Paul Celan, Ingeborg'a "Senden nefret etmiyorum çılgınca olan da bu," der ve sonra "Gisèle senden daha gururlu sabırlı, artık yakınmaların gözümde değersiz" kalbini kanatır sevdiğinin. Mektuplarıyla ona yardım eden, onu en iyi bilen bir kadını böylesi geri itmesinin sebebi de o dönemde bir Yahudi olmasıydı belki. Celan suçlanmaktan, ötekileştirilmekten sinir krizleri dahi geçiriyordu. Ingeborg'un Almanlığına ettiği sitemler bile gözlerimi doldurmaya yetti. Paul Celan kendini Seine Nehri'ne niçin attı biliyor musunuz? Tek bir tahminim var. Ingeborg ona bir mektubunda Seine Nehri'nde onunla olmak istediğini söylüyor. Kıyısında aşkla gezmekten bahsederken, hayalleri yaşamla kurarken Ingeborg, Celan bir gün o nehire atlıyor...
Ingeborg Bachmann da Paul Celan öldükten 3 yıl sonra bir sigara külünden çıkan yangınla hayata veda ediyor.
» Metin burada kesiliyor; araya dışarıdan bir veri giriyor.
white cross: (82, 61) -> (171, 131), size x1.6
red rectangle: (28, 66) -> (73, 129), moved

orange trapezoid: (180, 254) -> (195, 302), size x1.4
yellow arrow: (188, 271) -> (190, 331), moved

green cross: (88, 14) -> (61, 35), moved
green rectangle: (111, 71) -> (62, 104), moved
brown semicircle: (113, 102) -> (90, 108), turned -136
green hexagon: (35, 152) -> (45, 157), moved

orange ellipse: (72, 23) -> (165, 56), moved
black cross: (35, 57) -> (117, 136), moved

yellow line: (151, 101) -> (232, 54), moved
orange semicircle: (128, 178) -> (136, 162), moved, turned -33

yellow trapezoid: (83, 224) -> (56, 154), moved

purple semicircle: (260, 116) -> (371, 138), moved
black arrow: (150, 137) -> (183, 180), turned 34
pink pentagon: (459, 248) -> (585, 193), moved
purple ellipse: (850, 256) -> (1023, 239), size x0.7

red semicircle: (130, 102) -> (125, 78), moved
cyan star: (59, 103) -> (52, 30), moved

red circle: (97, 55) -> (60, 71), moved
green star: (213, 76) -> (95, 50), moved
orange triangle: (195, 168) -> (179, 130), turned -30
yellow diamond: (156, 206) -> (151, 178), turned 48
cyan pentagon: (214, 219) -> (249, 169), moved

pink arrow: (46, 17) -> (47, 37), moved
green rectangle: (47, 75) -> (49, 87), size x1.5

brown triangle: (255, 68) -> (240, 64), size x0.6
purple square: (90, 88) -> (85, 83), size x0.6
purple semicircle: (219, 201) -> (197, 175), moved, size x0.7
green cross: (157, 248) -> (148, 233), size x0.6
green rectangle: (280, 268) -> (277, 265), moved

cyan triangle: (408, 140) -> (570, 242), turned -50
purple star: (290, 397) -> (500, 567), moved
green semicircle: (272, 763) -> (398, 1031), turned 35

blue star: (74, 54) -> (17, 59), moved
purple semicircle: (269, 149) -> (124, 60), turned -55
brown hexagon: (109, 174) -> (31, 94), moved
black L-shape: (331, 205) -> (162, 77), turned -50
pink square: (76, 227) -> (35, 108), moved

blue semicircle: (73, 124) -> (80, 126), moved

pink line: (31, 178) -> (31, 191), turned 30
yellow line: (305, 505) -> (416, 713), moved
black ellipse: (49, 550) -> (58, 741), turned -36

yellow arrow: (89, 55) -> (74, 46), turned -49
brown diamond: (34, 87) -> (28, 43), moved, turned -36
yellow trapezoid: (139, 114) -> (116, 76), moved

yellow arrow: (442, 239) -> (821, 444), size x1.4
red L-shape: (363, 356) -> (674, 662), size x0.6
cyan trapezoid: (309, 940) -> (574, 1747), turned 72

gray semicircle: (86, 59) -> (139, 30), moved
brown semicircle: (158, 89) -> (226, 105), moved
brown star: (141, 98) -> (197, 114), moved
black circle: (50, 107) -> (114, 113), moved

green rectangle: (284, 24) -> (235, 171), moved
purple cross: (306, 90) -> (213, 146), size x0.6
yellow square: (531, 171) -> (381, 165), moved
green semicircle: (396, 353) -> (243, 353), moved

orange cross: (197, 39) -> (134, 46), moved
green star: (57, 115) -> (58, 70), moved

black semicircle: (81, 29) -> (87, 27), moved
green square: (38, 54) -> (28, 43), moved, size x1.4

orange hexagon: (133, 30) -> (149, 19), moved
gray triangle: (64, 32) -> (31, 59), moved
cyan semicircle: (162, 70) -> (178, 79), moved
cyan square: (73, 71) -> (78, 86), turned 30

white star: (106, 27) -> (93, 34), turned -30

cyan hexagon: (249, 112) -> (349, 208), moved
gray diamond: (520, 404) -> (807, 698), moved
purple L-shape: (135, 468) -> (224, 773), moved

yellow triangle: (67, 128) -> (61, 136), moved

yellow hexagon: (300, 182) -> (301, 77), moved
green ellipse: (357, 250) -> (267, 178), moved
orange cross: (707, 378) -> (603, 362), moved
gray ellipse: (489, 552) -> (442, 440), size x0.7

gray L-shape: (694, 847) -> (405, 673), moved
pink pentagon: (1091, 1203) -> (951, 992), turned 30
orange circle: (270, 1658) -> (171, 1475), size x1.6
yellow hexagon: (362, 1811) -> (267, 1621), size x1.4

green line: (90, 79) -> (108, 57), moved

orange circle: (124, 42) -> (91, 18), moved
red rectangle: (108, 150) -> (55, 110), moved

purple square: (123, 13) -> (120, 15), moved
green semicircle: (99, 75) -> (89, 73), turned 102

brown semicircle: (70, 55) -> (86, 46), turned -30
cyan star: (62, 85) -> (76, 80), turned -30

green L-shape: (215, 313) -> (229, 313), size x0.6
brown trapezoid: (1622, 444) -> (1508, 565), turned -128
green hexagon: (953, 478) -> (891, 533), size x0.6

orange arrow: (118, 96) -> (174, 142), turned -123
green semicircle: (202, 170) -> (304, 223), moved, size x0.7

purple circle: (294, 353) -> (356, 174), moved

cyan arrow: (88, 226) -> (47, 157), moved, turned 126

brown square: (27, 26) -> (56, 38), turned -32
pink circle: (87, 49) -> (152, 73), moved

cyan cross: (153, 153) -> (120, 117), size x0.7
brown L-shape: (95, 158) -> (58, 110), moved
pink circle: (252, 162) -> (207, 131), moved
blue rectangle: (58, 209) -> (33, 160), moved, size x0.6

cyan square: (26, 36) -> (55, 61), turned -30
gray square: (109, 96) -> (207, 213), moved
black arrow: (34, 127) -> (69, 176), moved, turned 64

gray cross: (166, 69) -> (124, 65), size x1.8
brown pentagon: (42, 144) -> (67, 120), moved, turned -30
Kavuşamadan ölüyorlar böylece. Karısı Gisèle, Ingeborg'a Celan'ın intiharını haber ettikten sonra Ingeborg geri dönüş yapmıyor bir süre.
Viyana, 10.06.1950 mektubunda Ingeborg, Celan'a "Ama artık senin için mümkün değilse ya da çoktan bir başka denize dalmışsan, beni, başkaları için boş bıraktığın elinle tut!" diyor. Öyle tarifsiz bir aşk ki bu, Celan'ın, "Bademlerden say beni, beni de acı yap." yakarışıyla aynı. Paul Celan evlense de bu aşk bitmiyor.
"Şairler: yalnızlığın son koruyucuları."
Seine Nehri'ne kendini bırakan Celan'dan sonra Ingeborg Curriculum Vitae (Hayatın Çemberi) diye bir şiir yazar. Celan ona hediye olarak bir yüzük vermiştir ve aşkın binbir sembolünden biridir onlar için bu yüzük. Sonrasında geri ister Celan bu yüzüğü. Ve İngeborg aşkının gecenin nehrinde nasıl da battığını ve bir kılçık gibi boğazına saplandığını o acının, işte böyle anlatır. Ve yoktur geri dönüşü, aşık ölüler gelir aşıklarının ziyaretlerine... Her defasında geceye geri verilmek üzere gelirler.